LANSING, Mich., April 12, 2022 — Michigan students are returning from Spring Breaks and starting the standardized testing process for M-STEP and Michigan Merit Exams, following another tumultuous school year punctuated by surges of COVID-19 delta and omicron variants. School districts are implementing COVID-19 Rescue dollars to address academic supports, emotional support services, and facilities that have been identified by respective communities. Educational professional staffing shortages have presented additional challenge for schools and instruction.

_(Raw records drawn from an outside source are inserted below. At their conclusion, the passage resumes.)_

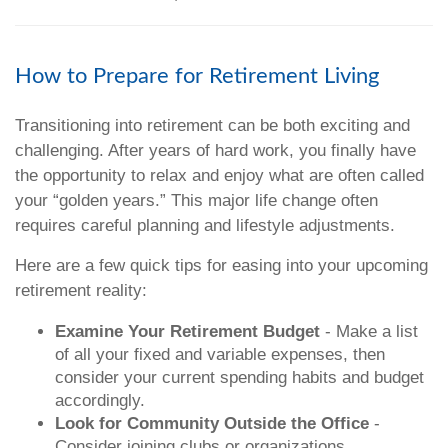
How to Prepare for Retirement Living
Transitioning into retirement can be both exciting and
challenging. After years of hard work, you finally have
the opportunity to relax and enjoy what are often called
your “golden years.” This major life change often
requires careful planning and lifestyle adjustments.
Here are a few quick tips for easing into your upcoming
retirement reality:
Examine Your Retirement Budget
- Make a list
of all your fixed and variable expenses, then
consider your current spending habits and budget
accordingly.
Look for Community Outside the Office
-
Consider joining clubs or organizations,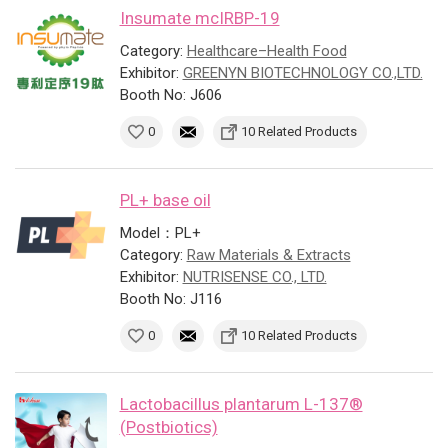
Insumate mcIRBP-19
Category:
Healthcare–Health Food
Exhibitor:
GREENYN BIOTECHNOLOGY CO.,LTD.
Booth No: J606
0
10 Related Products
PL+ base oil
Model：PL+
Category:
Raw Materials & Extracts
Exhibitor:
NUTRISENSE CO., LTD.
Booth No: J116
0
10 Related Products
Lactobacillus plantarum L-137®
(Postbiotics)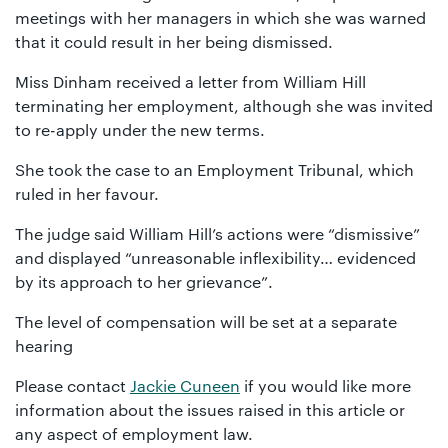
meetings with her managers in which she was warned
that it could result in her being dismissed.
Miss Dinham received a letter from William Hill
terminating her employment, although she was invited
to re-apply under the new terms.
She took the case to an Employment Tribunal, which
ruled in her favour.
The judge said William Hill’s actions were “dismissive”
and displayed “unreasonable inflexibility… evidenced
by its approach to her grievance”.
The level of compensation will be set at a separate
hearing
Please contact
Jackie Cuneen
if you would like more
information about the issues raised in this article or
any aspect of employment law.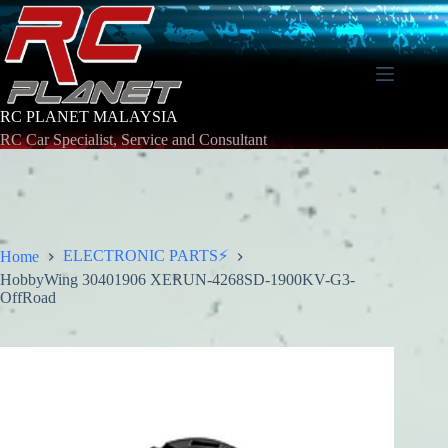
Skip
to
content
RC PLANET MALAYSIA
RC Car Specialist, Service and Consultant
ELECTRONIC PARTS⚡
Home
HobbyWing 30401906 XERUN-4268SD-1900KV-G3-
OffRoad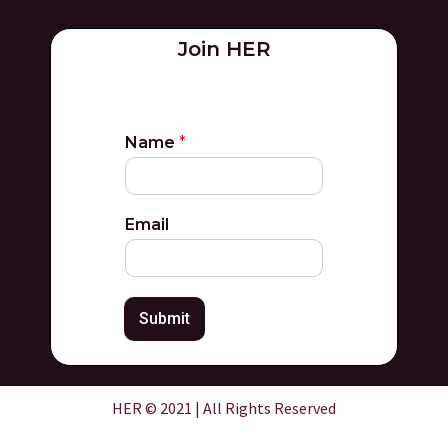
Join HER
Name
*
Email
Submit
HER © 2021 | All Rights Reserved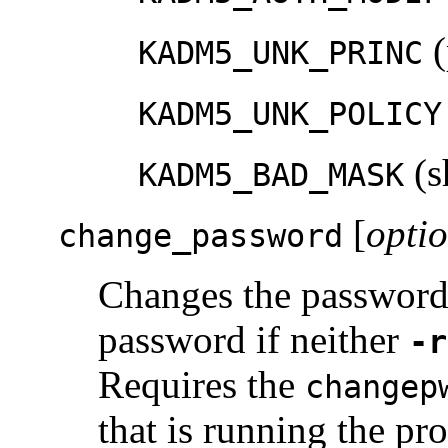
(
KADM5_UNK_PRINC
KADM5_UNK_POLICY
(s
KADM5_BAD_MASK
[
opti
change_password
Changes the passwor
password if neither
-r
Requires the
changep
that is running the pr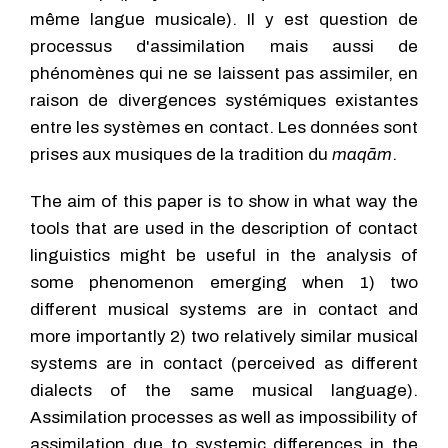
même langue musicale). Il y est question de
processus d'assimilation mais aussi de
phénomènes qui ne se laissent pas assimiler, en
raison de divergences systémiques existantes
entre les systèmes en contact. Les données sont
prises aux musiques de la tradition du
maqām
.
The aim of this paper is to show in what way the
tools that are used in the description of contact
linguistics might be useful in the analysis of
some phenomenon emerging when 1) two
different musical systems are in contact and
more importantly 2) two relatively similar musical
systems are in contact (perceived as different
dialects of the same musical language).
Assimilation processes as well as impossibility of
assimilation due to systemic differences in the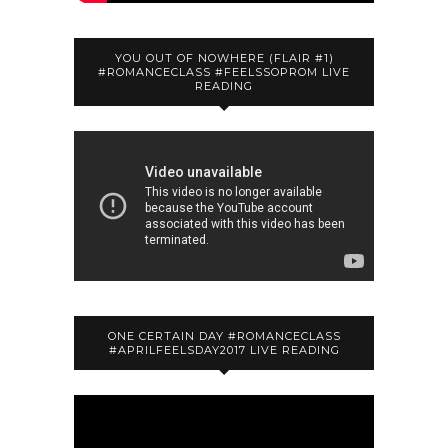
YOU OUT OF NOWHERE (FLAIR #1)
#ROMANCECLASS #FEELSSOPROM LIVE
READING
ONE CERTAIN DAY #ROMANCECLASS
#APRILFEELSDAY2017 LIVE READING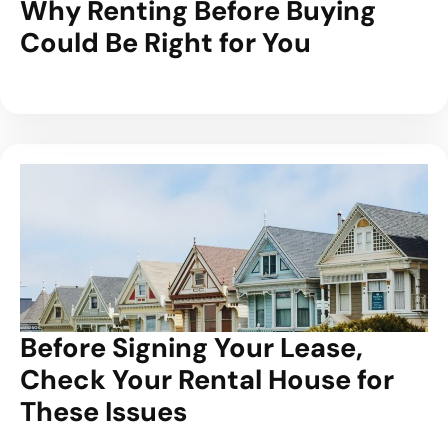
Why Renting Before Buying
Could Be Right for You
Before Signing Your Lease,
Check Your Rental House for
These Issues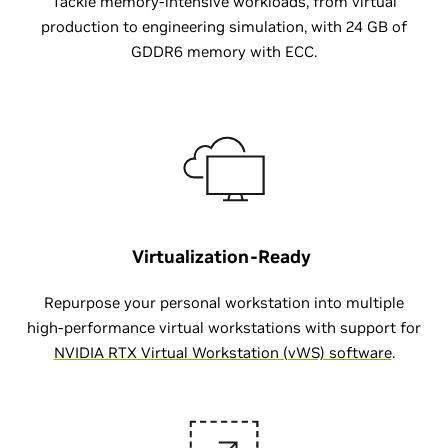
Tackle memory-intensive workloads, from virtual
production to engineering simulation, with 24 GB of
GDDR6 memory with ECC.
Virtualization-Ready
Repurpose your personal workstation into multiple
high-performance virtual workstations with support for
NVIDIA RTX Virtual Workstation (vWS) software
.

State Rep. Lori Stone (D-Warren) led a bipartisan coalition of legislators to create a package of education bills targeted at providing students, staff and schools grace in light of the constantly fluctuating COVID-19 conditions. Data gathered from standardized testing helps to guide data-driven decision making by school districts and educational bodies for the purpose of improving outcomes. Leaders in educational organizations agree that closing the gap from instructional delays due to COVID-19 disruptions may take years to attain reasonable expectations for on grade-level achievement. The epidemic hasn’t even resolved, yet punitive consequences are still in place. These bills would prevent students, educators, administrators and schools from being penalized due to standardized testing scores administered during COVID-19.

“Our students are struggling with increased mental health stressors like anxiety and depression, adjusting to returning to person instruction, and working to meet accelerated instructional approaches. Students have already been through so much during the last two years,” said Stone, sponsor of HB 5991. “Let alone the stress of sitting down to take assessments designed to measure academic achievement that exceed reasonable expectations. We should be commending them, not subjecting them to standards that even under ideal circumstances are questionable.”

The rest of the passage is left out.